### Activity:
Please quote exactly the lines below from the line containing "s 5,000 to 14,000 joints, depending on" to the line containing "Conservation Status", both lines included, and nothing else.

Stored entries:
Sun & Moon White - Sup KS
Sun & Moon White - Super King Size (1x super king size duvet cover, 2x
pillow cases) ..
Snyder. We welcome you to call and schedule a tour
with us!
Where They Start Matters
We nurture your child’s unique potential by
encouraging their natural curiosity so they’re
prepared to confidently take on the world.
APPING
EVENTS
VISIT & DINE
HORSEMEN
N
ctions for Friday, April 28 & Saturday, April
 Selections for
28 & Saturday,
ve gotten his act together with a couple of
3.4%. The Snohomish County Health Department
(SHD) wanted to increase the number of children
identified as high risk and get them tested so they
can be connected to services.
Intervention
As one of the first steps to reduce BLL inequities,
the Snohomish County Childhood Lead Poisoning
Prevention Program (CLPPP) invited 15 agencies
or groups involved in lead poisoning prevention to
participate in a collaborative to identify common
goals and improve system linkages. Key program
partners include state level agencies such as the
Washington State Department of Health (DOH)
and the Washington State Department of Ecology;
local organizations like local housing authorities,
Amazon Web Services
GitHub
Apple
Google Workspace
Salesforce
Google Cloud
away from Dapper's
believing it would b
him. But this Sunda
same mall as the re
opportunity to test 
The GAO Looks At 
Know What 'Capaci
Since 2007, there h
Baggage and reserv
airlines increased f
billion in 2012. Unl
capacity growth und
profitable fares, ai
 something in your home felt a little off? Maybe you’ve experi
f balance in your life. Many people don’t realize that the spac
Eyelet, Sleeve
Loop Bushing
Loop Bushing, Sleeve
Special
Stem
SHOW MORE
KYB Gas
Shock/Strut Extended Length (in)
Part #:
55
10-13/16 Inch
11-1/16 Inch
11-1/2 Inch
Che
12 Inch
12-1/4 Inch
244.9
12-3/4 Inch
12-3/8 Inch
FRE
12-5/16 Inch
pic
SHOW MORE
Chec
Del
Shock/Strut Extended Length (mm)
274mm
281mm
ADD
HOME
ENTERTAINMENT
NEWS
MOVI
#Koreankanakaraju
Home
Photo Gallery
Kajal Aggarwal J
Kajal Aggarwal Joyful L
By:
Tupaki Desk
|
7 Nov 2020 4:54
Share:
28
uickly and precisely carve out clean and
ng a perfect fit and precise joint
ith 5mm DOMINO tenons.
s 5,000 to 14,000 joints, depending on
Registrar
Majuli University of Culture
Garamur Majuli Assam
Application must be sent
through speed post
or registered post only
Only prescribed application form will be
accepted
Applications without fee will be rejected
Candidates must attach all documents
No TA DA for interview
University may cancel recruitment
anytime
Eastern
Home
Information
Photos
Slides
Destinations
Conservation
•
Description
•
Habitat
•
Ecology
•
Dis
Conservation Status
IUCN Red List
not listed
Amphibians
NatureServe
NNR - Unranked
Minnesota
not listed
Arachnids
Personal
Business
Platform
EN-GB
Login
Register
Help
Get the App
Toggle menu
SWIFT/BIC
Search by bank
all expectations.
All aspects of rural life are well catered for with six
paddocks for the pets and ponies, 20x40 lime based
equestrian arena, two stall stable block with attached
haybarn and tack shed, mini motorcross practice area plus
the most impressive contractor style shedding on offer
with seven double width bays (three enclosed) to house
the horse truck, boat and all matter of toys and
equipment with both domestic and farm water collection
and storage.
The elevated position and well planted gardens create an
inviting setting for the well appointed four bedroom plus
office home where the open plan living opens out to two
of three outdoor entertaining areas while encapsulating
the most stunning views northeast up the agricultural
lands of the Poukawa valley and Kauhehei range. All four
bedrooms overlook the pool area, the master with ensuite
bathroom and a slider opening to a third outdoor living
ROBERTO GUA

### Solution for this exercise:
s 5,000 to 14,000 joints, depending on
Registrar
Majuli University of Culture
Garamur Majuli Assam
Application must be sent
through speed post
or registered post only
Only prescribed application form will be
accepted
Applications without fee will be rejected
Candidates must attach all documents
No TA DA for interview
University may cancel recruitment
anytime
Eastern
Home
Information
Photos
Slides
Destinations
Conservation
•
Description
•
Habitat
•
Ecology
•
Dis
Conservation Status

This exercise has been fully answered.